Hidden enemy
20/Jun 2011
Consider the following piece of code:
void FindFrames(const S* seq, float d, UINT& outFrameA)
{
const UINT n= static_cast<UINT>(seq->fd.size());
outFrameA = 0;
while(outFrameA + 1 < n && seq->fd[outFrameA + 1] < d)
{
++outFrameA;
}
}
Looks innocent, right? Well, it was slow enough to show up quite high in the profiler… It might seem surprising at first, but if you’ve done some console programming in the past, you can probably recognized our old foe - load-hit-store here. Let’s see generated assembly code:
823690D4 cmplwi cr6,r10,1
823690D8 ble cr6,FindFrames + 00d0h (82369110h)
823690DC lwz r11,0(r31)
823690E0 lwz r8,0A4h(r30)
823690E4 addi r7,r11,1
823690E8 slwi r6,r7,2
823690EC lfsx fr0,r6,r8
823690F0 fcmpu cr6,fr0,fr31
823690F4 bge cr6,FindFrames + 00d0h (82369110h)
{
++outFrameA;
823690F8 addi r11,r11,1
823690FC stw r11,0(r31)
82369100 rlwinm r11,r11,0,0,31
82369104 addi r8,r11,1
82369108 cmplw cr6,r8,r10
8236910C blt cr6,FindFrames + 009ch (823690dch)

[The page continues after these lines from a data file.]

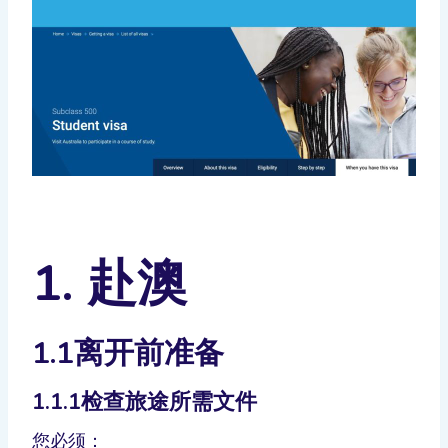
1. 赴澳
1.1离开前准备
1.1.1检查旅途所需文件
您必须：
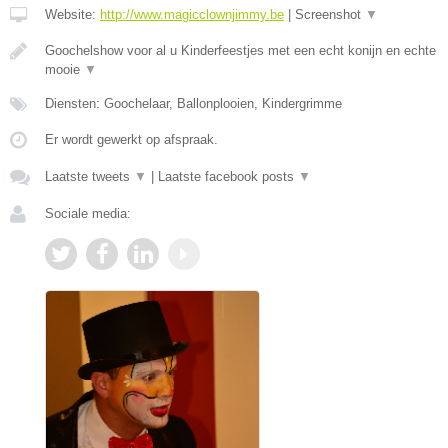
Website:
http://www.magicclownjimmy.be
|
Screenshot
▼
Goochelshow voor al u Kinderfeestjes met een echt konijn en echte
mooie
▼
Diensten: Goochelaar, Ballonplooien, Kindergrimme
Er wordt gewerkt op afspraak.
Laatste tweets
▼
|
Laatste facebook posts
▼
Sociale media:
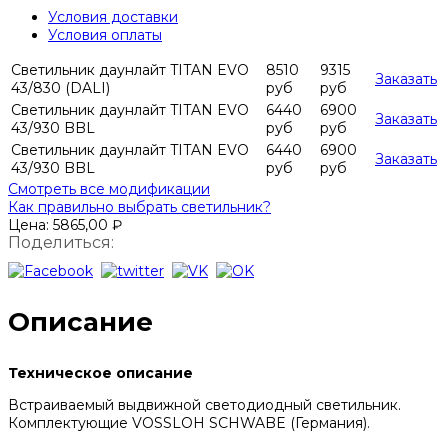
Условия доставки
Условия оплаты
Светильник даунлайт TITAN EVO
8510
9315
Заказать
43/830 (DALI)
руб
руб
Светильник даунлайт TITAN EVO
6440
6900
Заказать
43/930 BBL
руб
руб
Светильник даунлайт TITAN EVO
6440
6900
Заказать
43/930 BBL
руб
руб
Смотреть все модификации
Как правильно выбрать светильник?
Цена:
5865,00
₽
Поделиться:
Описание
Техническое описание
Встраиваемый выдвижной светодиодный светильник.
Комплектующие VOSSLOH SCHWABE (Германия).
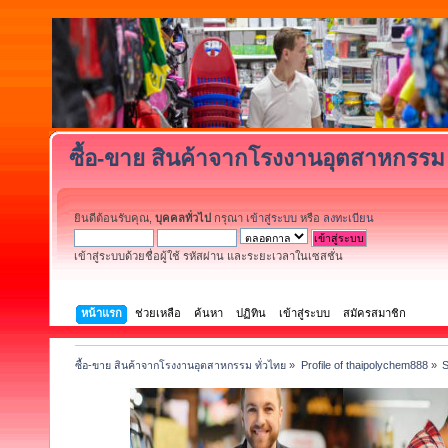
ซื้อ-ขาย สินค้าจากโรงงานอุตสาหกรรม 
ยินดีต้อนรับคุณ,
บุคคลทั่วไป
กรุณา
เข้าสู่ระบบ
หรือ
ลงทะเบียน
เข้าสู่ระบบด้วยชื่อผู้ใช้ รหัสผ่าน และระยะเวลาในเซสชั่น
หน้าแรก
ช่วยเหลือ
ค้นหา
ปฏิทิน
เข้าสู่ระบบ
สมัครสมาชิก
ซื้อ-ขาย สินค้าจากโรงงานอุตสาหกรรม ทั่วไทย
»
Profile of thaipolychem888
»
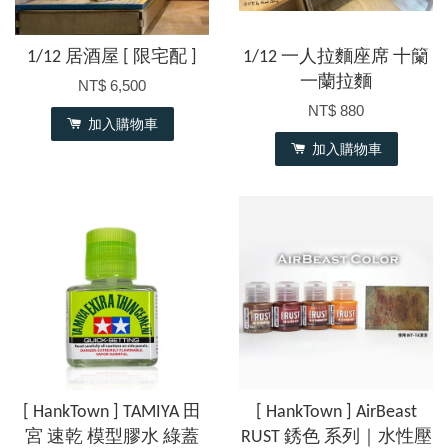
1/12 居酒屋 [ 限宅配 ]
1/12 一人拉麵座席 十籣
一蘭拉麵
NT$ 6,500
NT$ 880
加入購物車
加入購物車
[ HankTown ] TAMIYA 田
[ HankTown ] AirBeast
宮 速乾 模型膠水 綠蓋
RUST 銹色 系列｜水性壓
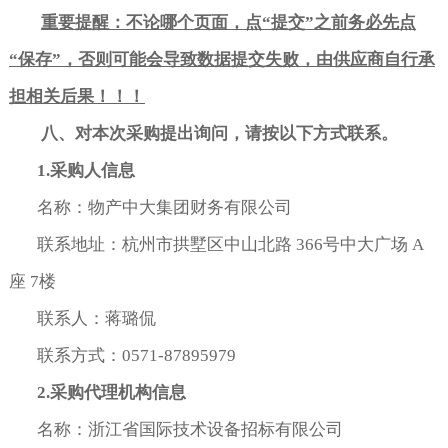
重要提醒：不论哪个页面，点
“
提交
”
之前务必先点
“
保存
”
，否则可能会导致数据提交失败，
由供应商自行承
担相关后果
！！！
八、对本次采购提出询问，请按以下方式联系。
1.
采购人信息
名称：物产中大集团财务有限公司
联系地址：杭州市拱墅区中山北路 366号中大广场 A
座 7楼
联系人：蒋璐侃
联系方式：0571-87895979
2.
采购代理机构信息
名称：浙江省国际技术设备招标有限公司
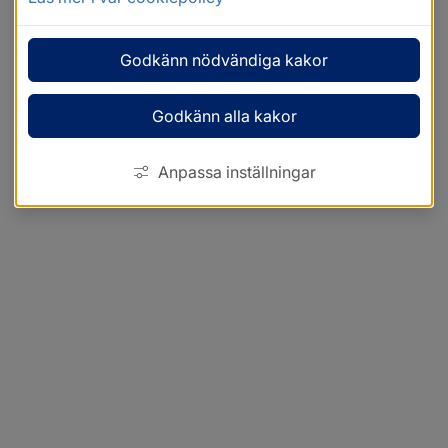
Godkänn nödvändiga kakor
Godkänn alla kakor
Anpassa inställningar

Whooah, some serious spills there. As you can see compiler doesn’t store outFrameA in register, instead it loads (823690DC) & stores (823690FC) it in memory on every iteration. There’s not much work done between those calls, so obviously – that’s where all those LHSes come from. To be honest - I am not exactly sure why it behaves like this. There’s no aliasing, perhaps it’s so that outside code sees the most up-to-date value of outFrameA (even though it’s not volatile?). Either way, doesn’t make too much sense to me (see also Charles’ post + comments). Solution? Simple, copy to local variable, operate on it then store back. Modified code:
UINT frameA = 0;
while(frameA + 1 < n && seq->fd[frameA + 1] < d)
{
++frameA;
}
outFrameA = frameA;
Compare generated assembly:
823690D8 cmplwi cr6,r7,1
823690DC ble cr6,FindFrames + 00d0h (82369110h)
{
UINT frameA = 0;
823690E0 mr r11,r5
823690E4 li r10,1
823690E8 add r6,r5,r9
823690EC lfs fr0,4(r6)
823690F0 fcmpu cr6,fr0,fr31
823690F4 bge cr6,FindFrames + 00d0h (82369110h)
{
++frameA;
823690F8 addi r11,r11,4
823690FC addi r10,r10,1
82369100 addi r8,r8,1
82369104 cmplw cr6,r10,r7
82369108 add r6,r11,r9
8236910C blt cr6,FindFrames + 00ach (823690ech)
Old comments
NickP 2011-06-20 12:54:01
>> To be honest â?? I am not exactly sure why it behaves like this. Thereâ??s no aliasing <<
It looks like fd is an STL vector or some other templated container? My guess is that the compiler is storing + loading the value because of the call to operator[]. It's odd that it does that even though the function gets inlined. Perhaps if operator[] were declared __forceinline it would not do so?
It's also interesting that the problem cascades. Notice that it's reloading the base pointer of the array from memory every iteration, presumably because it cannot be sure outFrameA and the base pointer of the array do not alias.
admin 2011-06-20 17:09:57
Nick - yeah, fd is my version of STL vector. It doesn’t matter here, though, even if I change function to look like this:
[code lang=“cpp”]
void FindFrames(const float* fd, int n, float d, UINT& outFrameA)
[/code]
Generated assembly will be exactly the same.
Arseny Kapoulkine 2011-06-20 20:01:18
> Thereâ??s no aliasing
The assembly style suggests that the platform is X360 - I was under the impression that MSVC does not perform type-based alias analysis (i.e. ‘strict aliasing’ problems don’t apply), so outFrameA could alias anything, including the container struct & container memory.
admin 2011-06-20 22:06:04
Yeah, I thought so, too, but adding __restrict to both outFrame (changing it to pointer, obviously) & fd (function signature showed above) will not help here.